▶ TASK ITEM: All entries need to be written out verbatim, with pictures omitted.

=== Begin Enclosure ===

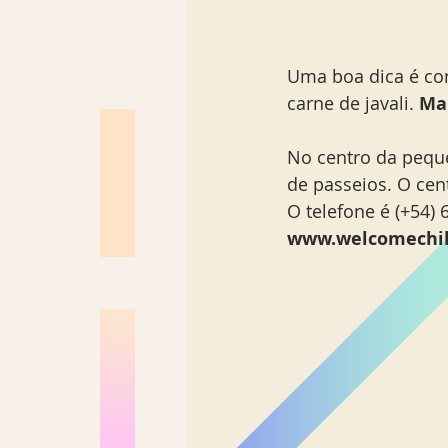
Uma boa dica é con
carne de javali. 
Mai
No centro da peque
de passeios. O cen
O telefone é (+54) 
www.welcomechil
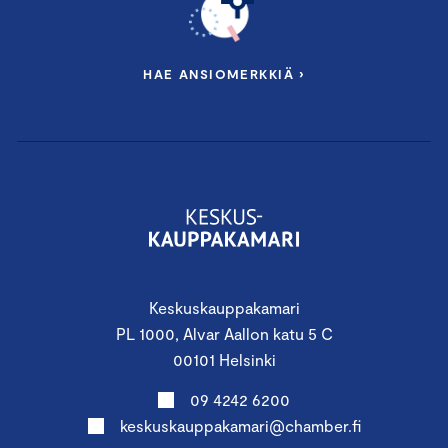
HAE ANSIOMERKKIÄ ›
Keskuskauppakamari
PL 1000, Alvar Aallon katu 5 C
00101 Helsinki
09 4242 6200
keskuskauppakamari@chamber.fi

=== End Enclosure ===

▶ ANSWER SPACE:
Uma boa dica é con
carne de javali. 
Mai
No centro da peque
de passeios. O cen
O telefone é (+54) 
www.welcomechil
HAE ANSIOMERKKIÄ ›
Keskuskauppakamari
PL 1000, Alvar Aallon katu 5 C
00101 Helsinki
09 4242 6200
keskuskauppakamari@chamber.fi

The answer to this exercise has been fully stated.